The present invention relates to a feedthrough of an ion implanter, and more particularly to a feedthrough used in an ion implantation process during a semiconductor manufacturing process.

Ion implantation is a technique for forming semiconductor elements by implanting ions of a specific impurity into a substrate of a semiconductor.

Semiconductors have intrinsic semiconductors near to pure water and impurity semiconductors doped with some impurities. The p-type semiconductor and the n-type semiconductor are impurity semiconductors, and the ion implantation method is one of the methods for producing such impurity semiconductors.

When an ion beam accelerated to several tens to several hundreds keV is formed by using the target impurity as an ion and is injected into a substrate of a semiconductor, defects are generated in the crystal of the substrate by the ions. When the heat treatment is performed properly, defects are eliminated, (Crystal lattice).

In this ion implantation process, a feed-through is used. In this regard, Korean Patent No. 10-0903915 discloses a "feed-through of an ion implanter"

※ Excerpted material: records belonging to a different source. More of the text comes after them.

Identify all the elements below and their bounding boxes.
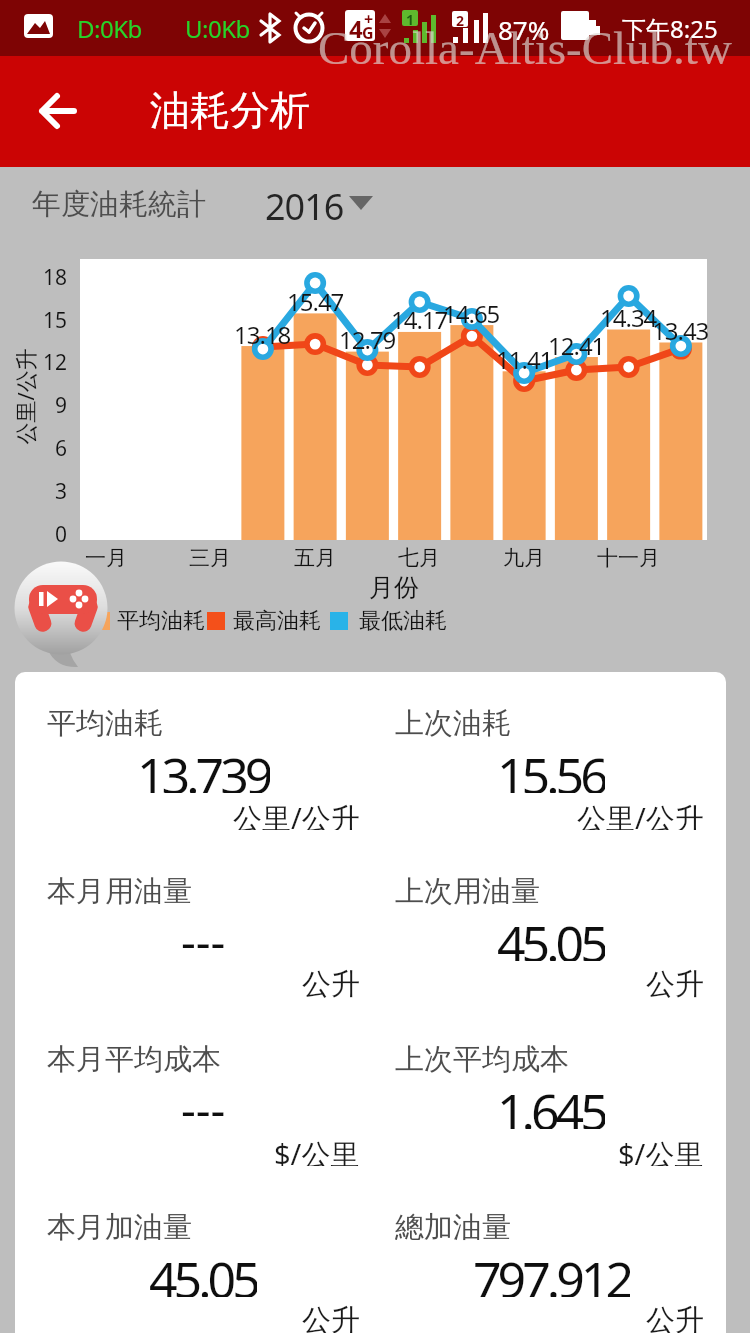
- staticText: Corolla-Altis-Club.tw: [318, 22, 732, 72]
- staticText: 平均油耗: [47, 705, 163, 739]
- staticText: 上次平均成本: [395, 1041, 569, 1075]
- staticText: 本月平均成本: [47, 1041, 221, 1075]
- staticText: 上次用油量: [395, 873, 540, 907]
- staticText: 6: [55, 434, 68, 463]
- staticText: 1: [406, 10, 415, 26]
- staticText: 年度油耗統計: [32, 186, 206, 220]
- staticText: 上次油耗: [395, 705, 511, 739]
- staticText: 最高油耗: [233, 607, 321, 635]
- staticText: U:0Kb: [185, 12, 250, 42]
- staticText: 1.645: [497, 1077, 605, 1129]
- staticText: 14.34: [600, 301, 657, 327]
- staticText: 五月: [294, 545, 336, 571]
- staticText: 下午8:25: [622, 12, 718, 44]
- staticText: 4: [349, 12, 363, 40]
- staticText: 12: [43, 348, 68, 377]
- staticText: 2: [456, 11, 465, 27]
- staticText: 平均油耗: [117, 607, 205, 635]
- staticText: 12.41: [548, 329, 605, 355]
- staticText: ---: [181, 909, 226, 961]
- staticText: 15: [43, 306, 68, 335]
- staticText: 2016: [265, 182, 344, 222]
- staticText: 3: [55, 477, 68, 506]
- staticText: 本月用油量: [47, 873, 192, 907]
- staticText: 9: [55, 391, 68, 420]
- staticText: G: [362, 22, 374, 40]
- staticText: 本月加油量: [47, 1209, 192, 1243]
- staticText: ---: [181, 1077, 226, 1129]
- staticText: 總加油量: [395, 1209, 511, 1243]
- staticText: 45.05: [497, 909, 605, 961]
- staticText: $/公里: [274, 1134, 360, 1166]
- staticText: 797.912: [473, 1245, 630, 1297]
- staticText: 15.47: [287, 285, 344, 311]
- staticText: +: [364, 8, 374, 24]
- staticText: 14.65: [443, 297, 500, 323]
- staticText: 公升: [646, 966, 704, 998]
- staticText: $/公里: [618, 1134, 704, 1166]
- button[interactable]: [258, 178, 378, 224]
- staticText: 0: [55, 520, 68, 549]
- staticText: 15.56: [497, 741, 605, 793]
- button[interactable]: [15, 672, 726, 1333]
- staticText: 七月: [398, 545, 440, 571]
- staticText: 公升: [646, 1302, 704, 1333]
- staticText: 十一月: [597, 545, 660, 571]
- button[interactable]: [25, 85, 95, 140]
- staticText: 九月: [503, 545, 545, 571]
- button[interactable]: [15, 562, 108, 668]
- staticText: 公里/公升: [10, 348, 40, 444]
- staticText: 最低油耗: [359, 607, 447, 635]
- staticText: 一月: [85, 545, 127, 571]
- staticText: 油耗分析: [150, 85, 310, 135]
- staticText: 13.18: [234, 318, 291, 344]
- staticText: 12.79: [339, 323, 396, 349]
- staticText: 18: [43, 263, 68, 292]
- staticText: 11.41: [496, 343, 553, 369]
- staticText: 月份: [369, 572, 419, 600]
- staticText: 公升: [302, 966, 360, 998]
- staticText: 公升: [302, 1302, 360, 1333]
- staticText: 45.05: [149, 1245, 257, 1297]
- staticText: 87%: [498, 12, 550, 42]
- staticText: 13.739: [137, 741, 270, 793]
- staticText: D:0Kb: [77, 12, 142, 42]
- staticText: 公里/公升: [233, 798, 360, 830]
- staticText: 14.17: [391, 303, 448, 329]
- staticText: 公里/公升: [577, 798, 704, 830]
- staticText: 13.43: [652, 314, 709, 340]
- staticText: 三月: [189, 545, 231, 571]
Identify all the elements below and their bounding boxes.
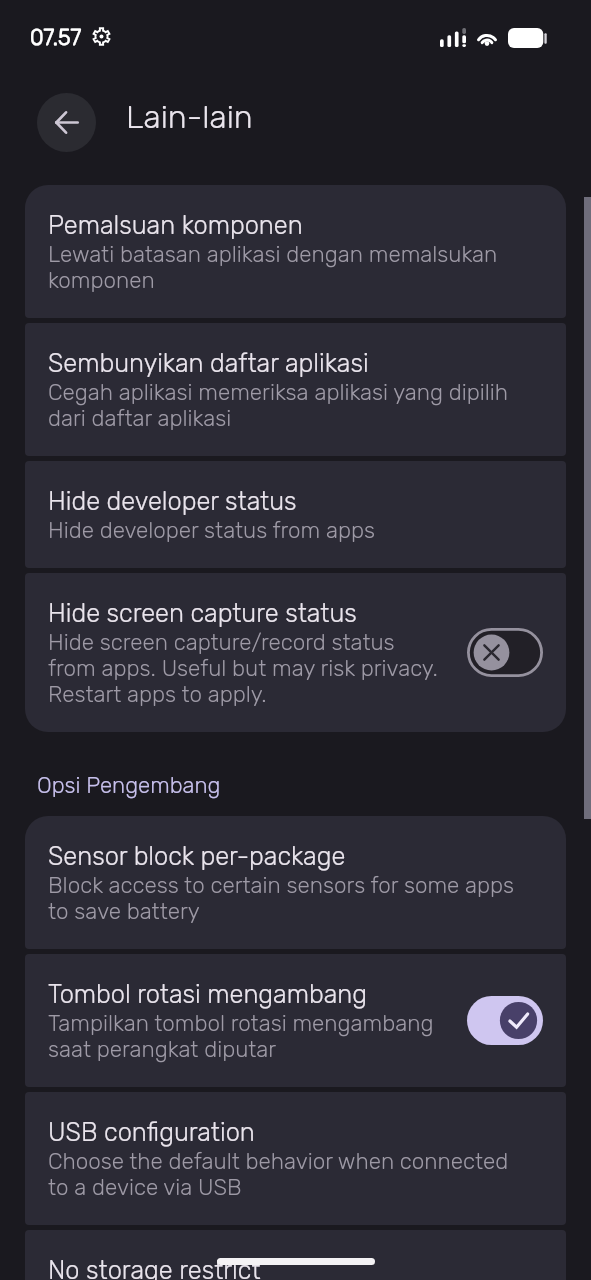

The feedthrough disclosed in Korean Patent No. 10-0903915 includes a housing having a through hole formed therein, a housing having a first coupling portion extending from one end of the body to be coupled to the process chamber, A second engaging portion formed at an end of the tubular body and screwed into the through hole of the housing, and a bend portion formed at the other end of the second engaging portion, And a third coupling portion formed on an outer surface of the tubular body and screwed to the insertion hole of the insulating member, wherein the third coupling portion is provided on one side of the rod, A formed high voltage inlet; And a sealing member provided at each of the coupling portion of the process chamber and the housing, the coupling portion of the housing and the insulating member, and the coupling portion of the insulating member and the high voltage inlet portion. In this case, It is assembled so that it can be disassembled and assembled while preventing leakage, so that it is possible to individually replace only the insulation member at the time of insulation breakdown of the insulation member, thereby reducing the maintenance cost.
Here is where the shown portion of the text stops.